Last Will and Testament – This document allows you to direct where your belongings (real estate, tangible personal property, bank accounts, etc.) will go upon your death, instead of allowing the state to make that determination for you. It must be properly witnessed in accordance with Florida Statutes to be valid.


Essential Planning tools for Senior Citizens

Durable Power of Attorney (DPOA) – An extremely important and powerful document which allows your chosen “attorney-in-fact” to handle myriad of financial and legal matters on your behalf. This document is crucial in avoiding unwanted guardianship proceedings should you become mentally incapacitated. A major rewrite of the power of attorney statutue became effective in October 2011. It is imperative to make sure that you have a document that is up to date.

IMPORTANT TIP: Do not let your DPOA become “stale.” Many financial institutions will not accept a DPOA that is over one (1) year old. This is because the older your document becomes, the greater the possibility that a revocation of the document has occurred. Financial institutions are just not willing to take that chance.

Health Care Surrogate Designation – Chose the person (s) who you trust the most to make educated medical decisions for you when you are unable to make them yourself. Don’t assume that your spouse or other family members can make decisions for you. The Federal Health Insurance Portability and Accountability Act (HIPAA) has made this a very unsettled issue among healthcare providers. Make sure your document has appropriate HIPAA release language. Our firm can prepare this document for you.

 Living Will – If it is your desire to not be kept alive by artificial means when you are: (1) in the final stage of a terminal illness, (2) in a persistent vegetative state, or (3) suffering from an end-stage condition, from which there is no reasonable medical probability of recovery, you need to have a living will in place. Make sure your document has appropriate HIPAA release language and that you have named someone to “stand in your shoes” for when the time has come.  Deciding on what measures to keep and to avoid during your final days is not as simple as you may think.

Medicaid Planning – As elder law is an important part of our practice, we can discuss with you the best way to plan for the future. An increasing number of senior citizens are spending their final years in assisted living facilities (ALF) and nursing homes. Make sure that your family will remain financially secure if this event occurs by becoming knowledgeable now.

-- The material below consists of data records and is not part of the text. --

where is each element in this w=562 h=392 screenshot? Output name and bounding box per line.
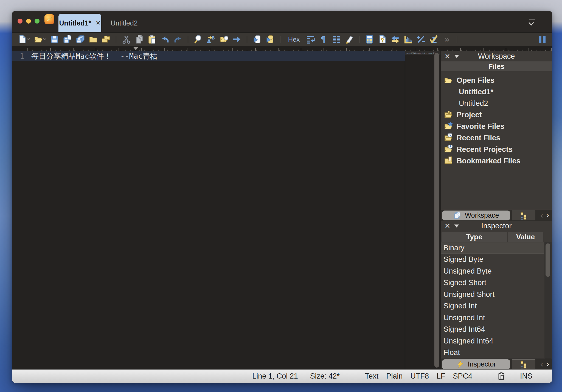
inspector-row-binary[interactable]: Binary (441, 242, 544, 254)
zoom-window-button[interactable] (35, 19, 40, 24)
replace-button[interactable] (206, 34, 217, 45)
calculator-button[interactable] (364, 34, 375, 45)
insert-mode[interactable]: INS (520, 372, 532, 380)
redo-button[interactable] (172, 34, 183, 45)
workspace-menu-caret-icon[interactable] (454, 55, 459, 58)
goto-button[interactable] (231, 34, 242, 45)
tree-item-untitled1[interactable]: Untitled1* (441, 86, 552, 98)
copy-button[interactable] (134, 34, 145, 45)
clipboard-status-icon[interactable] (498, 372, 506, 381)
encoding[interactable]: UTF8 (410, 372, 429, 380)
status-bar: Line 1, Col 21 Size: 42* Text Plain UTF8… (12, 370, 552, 383)
syntax-mode[interactable]: Plain (386, 372, 403, 380)
tree-item-open-files[interactable]: Open Files (441, 75, 552, 86)
workspace-panel: Workspace ✕ Files Open Files Untitled1* (441, 51, 552, 221)
inspector-row-unsigned-short[interactable]: Unsigned Short (441, 289, 544, 300)
file-size[interactable]: Size: 42* (310, 372, 340, 380)
document-map[interactable]: 每日分享精品Mac软件！ --Mac青桔 (405, 51, 440, 370)
inspector-scrollbar-thumb[interactable] (546, 243, 550, 277)
undo-button[interactable] (159, 34, 170, 45)
workspace-close-icon[interactable]: ✕ (445, 53, 450, 60)
sum-selection-button[interactable] (428, 34, 439, 45)
prev-tab-icon[interactable]: ‹ (540, 359, 543, 369)
layout-blocks-tab[interactable] (512, 359, 535, 369)
close-file-button[interactable] (88, 34, 99, 45)
tab-list-dropdown-icon[interactable] (529, 19, 536, 25)
layout-blocks-tab[interactable] (512, 211, 535, 220)
new-file-button[interactable] (16, 34, 31, 45)
editor-scrollbar-thumb[interactable] (434, 53, 439, 368)
play-macro-button[interactable] (252, 34, 263, 45)
word-wrap-button[interactable] (305, 34, 316, 45)
inspector-tab[interactable]: Inspector (442, 359, 510, 369)
workspace-tab[interactable]: Workspace (442, 211, 510, 220)
toolbar-overflow-button[interactable]: » (441, 34, 452, 45)
inspector-row-signed-int[interactable]: Signed Int (441, 300, 544, 312)
close-all-files-button[interactable] (100, 34, 111, 45)
paste-button[interactable] (147, 34, 158, 45)
file-type[interactable]: Text (365, 372, 379, 380)
inspector-close-icon[interactable]: ✕ (445, 223, 450, 229)
inspector-row-unsigned-byte[interactable]: Unsigned Byte (441, 265, 544, 277)
toolbar-separator (247, 36, 247, 43)
line-text: 每日分享精品Mac软件！ --Mac青桔 (27, 51, 158, 61)
highlight-button[interactable] (344, 34, 355, 45)
tab-untitled2[interactable]: Untitled2 (101, 14, 147, 32)
inspector-row-signed-byte[interactable]: Signed Byte (441, 254, 544, 266)
find-in-files-button[interactable] (218, 34, 229, 45)
next-tab-icon[interactable]: › (546, 211, 549, 220)
pause-button[interactable] (537, 34, 548, 45)
inspector-row-signed-int64[interactable]: Signed Int64 (441, 324, 544, 336)
new-file-dropdown-icon[interactable] (27, 37, 30, 40)
inspector-row-unsigned-int64[interactable]: Unsigned Int64 (441, 335, 544, 347)
compare-files-button[interactable] (390, 34, 401, 45)
column-header-value[interactable]: Value (508, 232, 543, 242)
inspector-row-unsigned-int[interactable]: Unsigned Int (441, 312, 544, 324)
minimize-window-button[interactable] (26, 19, 31, 24)
text-editor[interactable]: 1 每日分享精品Mac软件！ --Mac青桔 (12, 51, 405, 370)
tree-item-recent-files[interactable]: Recent Files (441, 132, 552, 144)
project-folder-icon (444, 110, 453, 119)
tree-item-recent-projects[interactable]: Recent Projects (441, 144, 552, 155)
blocks-icon (520, 212, 527, 220)
open-file-button[interactable] (33, 34, 47, 45)
show-paragraph-marks-button[interactable]: ¶ (318, 34, 329, 45)
save-all-button[interactable] (75, 34, 86, 45)
column-mode-button[interactable] (331, 34, 342, 45)
tab-close-icon[interactable]: ✕ (95, 19, 100, 27)
inspector-scrollbar[interactable] (544, 242, 552, 359)
prev-tab-icon[interactable]: ‹ (540, 211, 543, 220)
play-script-button[interactable] (265, 34, 276, 45)
tree-item-bookmarked-files[interactable]: Bookmarked Files (441, 155, 552, 167)
hex-mode-button[interactable]: Hex (285, 34, 303, 45)
file-info-button[interactable] (377, 34, 388, 45)
next-tab-icon[interactable]: › (546, 359, 549, 369)
tree-item-favorite-files[interactable]: Favorite Files (441, 121, 552, 132)
folder-open-icon (444, 76, 453, 85)
workspace-tabbar: Workspace ‹ › (441, 210, 552, 221)
cut-button[interactable] (121, 34, 132, 45)
close-window-button[interactable] (18, 19, 23, 24)
tab-spacing[interactable]: SPC4 (453, 372, 472, 380)
cursor-position[interactable]: Line 1, Col 21 (252, 372, 298, 380)
inspector-header: Inspector ✕ (441, 221, 552, 231)
number-converter-button[interactable] (415, 34, 426, 45)
inspector-rows: Binary Signed Byte Unsigned Byte Signed … (441, 242, 552, 359)
save-as-button[interactable] (62, 34, 73, 45)
editor-current-line[interactable]: 1 每日分享精品Mac软件！ --Mac青桔 (12, 51, 405, 61)
tree-item-project[interactable]: Project (441, 109, 552, 121)
save-button[interactable] (49, 34, 60, 45)
tree-item-untitled2[interactable]: Untitled2 (441, 98, 552, 109)
toolbar-separator (359, 36, 359, 43)
inspector-row-signed-short[interactable]: Signed Short (441, 277, 544, 289)
line-ending[interactable]: LF (437, 372, 445, 380)
inspector-row-float[interactable]: Float (441, 347, 544, 359)
column-header-type[interactable]: Type (442, 232, 507, 242)
character-distribution-button[interactable] (403, 34, 414, 45)
column-ruler (12, 46, 552, 51)
find-button[interactable] (193, 34, 204, 45)
open-file-dropdown-icon[interactable] (43, 37, 46, 40)
tab-untitled1[interactable]: Untitled1* ✕ (58, 14, 101, 32)
inspector-menu-caret-icon[interactable] (454, 225, 459, 228)
overflow-icon: » (445, 35, 449, 44)
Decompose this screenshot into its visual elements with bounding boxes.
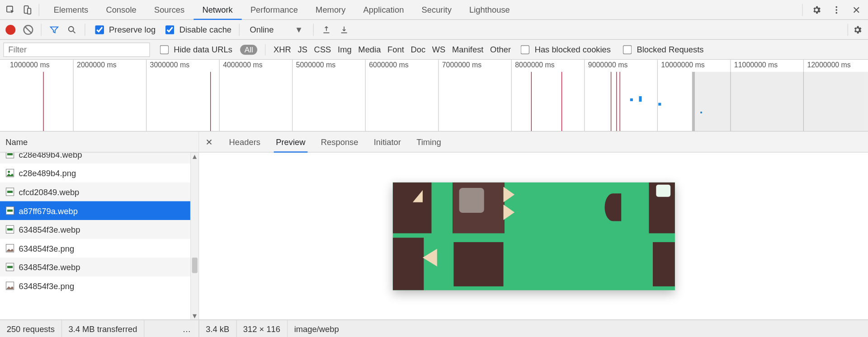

IMPORTANT TIP:  The time to plan is now. Medicaid currently has a five year “look back” period, which means they can look at your finances for the five years immediately preceding the date you apply for Medicaid. With the cost of ALFs and nursing home facilities ranging anywhere from $5,000.00 to $10,000.00 per month, advance planning is critical. Failure to plan ahead will most likely result in a denial of much needed benefits, and the rapid depletion of a modest estate.